There may be a need to use the biologically active form of Vitamin D in people who have Vitamin D-resistant rickets or who have difficulty converting Vitamin D to its active form.
Dietary sources of Vitamin D include fish, liver, and processed milk. Exposure to moderate amounts of sunlight is encouraged. The underlying cause must be treated to prevent recurrence.
Maintaining good posture helps to correct skeletal deformities. Positioning or bracing may be used to reduce or prevent deformities. A surgical correction of some skeletal deformities may be necessary.
Prognosis: The disorder may be corrected with replacement of deficient minerals and Vitamin D. Laboratory values and X-rays usually improve after about 1 week, although some cases may be resistant and require large doses of minerals and Vitamin D.

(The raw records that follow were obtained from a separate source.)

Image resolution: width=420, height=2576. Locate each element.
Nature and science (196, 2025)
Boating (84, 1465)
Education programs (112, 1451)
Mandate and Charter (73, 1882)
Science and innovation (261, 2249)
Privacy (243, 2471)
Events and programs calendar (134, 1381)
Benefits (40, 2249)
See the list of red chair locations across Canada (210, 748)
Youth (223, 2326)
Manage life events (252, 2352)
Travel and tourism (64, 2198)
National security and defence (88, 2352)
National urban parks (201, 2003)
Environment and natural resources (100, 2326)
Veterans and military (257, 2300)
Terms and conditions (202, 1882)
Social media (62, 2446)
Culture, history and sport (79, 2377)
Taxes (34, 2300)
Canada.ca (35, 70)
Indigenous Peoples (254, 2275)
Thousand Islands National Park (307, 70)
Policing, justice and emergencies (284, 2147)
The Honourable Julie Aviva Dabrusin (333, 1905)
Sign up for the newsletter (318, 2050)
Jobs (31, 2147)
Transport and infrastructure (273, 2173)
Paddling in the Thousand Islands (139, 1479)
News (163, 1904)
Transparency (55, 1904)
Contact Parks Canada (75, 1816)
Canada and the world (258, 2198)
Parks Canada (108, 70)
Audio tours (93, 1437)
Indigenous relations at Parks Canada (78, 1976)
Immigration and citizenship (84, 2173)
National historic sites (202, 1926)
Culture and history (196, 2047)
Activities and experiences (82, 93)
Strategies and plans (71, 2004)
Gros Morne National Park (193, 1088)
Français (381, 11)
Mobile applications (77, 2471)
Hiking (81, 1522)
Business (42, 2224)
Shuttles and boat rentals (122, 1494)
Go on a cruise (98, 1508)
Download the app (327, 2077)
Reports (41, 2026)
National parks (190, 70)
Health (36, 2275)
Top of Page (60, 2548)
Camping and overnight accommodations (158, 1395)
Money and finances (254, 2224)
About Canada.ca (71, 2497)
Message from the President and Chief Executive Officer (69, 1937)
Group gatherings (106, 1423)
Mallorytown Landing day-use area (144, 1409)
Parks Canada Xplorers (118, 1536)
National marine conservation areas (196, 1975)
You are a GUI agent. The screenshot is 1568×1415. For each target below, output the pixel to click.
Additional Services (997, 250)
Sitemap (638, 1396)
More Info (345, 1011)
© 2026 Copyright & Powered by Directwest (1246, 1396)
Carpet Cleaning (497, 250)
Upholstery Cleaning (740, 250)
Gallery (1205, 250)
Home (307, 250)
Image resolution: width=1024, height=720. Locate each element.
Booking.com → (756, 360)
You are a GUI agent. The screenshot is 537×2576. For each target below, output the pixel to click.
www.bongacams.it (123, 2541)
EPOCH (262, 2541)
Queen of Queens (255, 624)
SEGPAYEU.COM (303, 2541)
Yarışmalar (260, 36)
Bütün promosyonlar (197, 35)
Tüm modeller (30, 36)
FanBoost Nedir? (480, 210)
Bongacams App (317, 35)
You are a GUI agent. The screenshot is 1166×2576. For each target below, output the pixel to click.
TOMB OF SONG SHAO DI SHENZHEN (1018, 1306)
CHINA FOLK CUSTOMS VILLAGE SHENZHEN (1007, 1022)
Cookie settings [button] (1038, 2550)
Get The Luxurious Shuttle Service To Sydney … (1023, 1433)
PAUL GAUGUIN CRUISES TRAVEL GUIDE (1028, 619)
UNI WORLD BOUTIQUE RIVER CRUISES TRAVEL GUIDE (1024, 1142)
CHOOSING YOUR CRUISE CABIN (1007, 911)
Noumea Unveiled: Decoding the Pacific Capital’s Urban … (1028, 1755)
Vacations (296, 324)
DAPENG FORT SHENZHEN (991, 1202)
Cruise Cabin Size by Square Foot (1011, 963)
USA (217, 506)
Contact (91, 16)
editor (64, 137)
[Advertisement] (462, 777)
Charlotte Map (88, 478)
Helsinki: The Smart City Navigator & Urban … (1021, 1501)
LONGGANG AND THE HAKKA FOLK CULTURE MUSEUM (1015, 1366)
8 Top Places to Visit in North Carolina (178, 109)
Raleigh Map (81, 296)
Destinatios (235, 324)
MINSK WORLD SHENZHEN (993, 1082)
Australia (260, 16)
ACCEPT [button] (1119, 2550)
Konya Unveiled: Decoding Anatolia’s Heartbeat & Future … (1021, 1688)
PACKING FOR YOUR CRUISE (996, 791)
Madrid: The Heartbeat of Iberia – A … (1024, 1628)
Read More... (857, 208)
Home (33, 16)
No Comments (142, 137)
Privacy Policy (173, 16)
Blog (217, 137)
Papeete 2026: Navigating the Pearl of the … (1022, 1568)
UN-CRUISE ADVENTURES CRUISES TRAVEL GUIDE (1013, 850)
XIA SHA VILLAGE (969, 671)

If rickets is not corrected while children are still growing, skeletal deformities and short stature may be permanent, but if it is corrected while the child is young skeletal deformities often reduce or disappear with time.
Complications:
- Chronic skeletal pain
- Skeletal deformities
- Skeletal fractures, may be spontaneous (without a cause such as trauma)
Call your health care provider if symptoms indicating rickets may be present.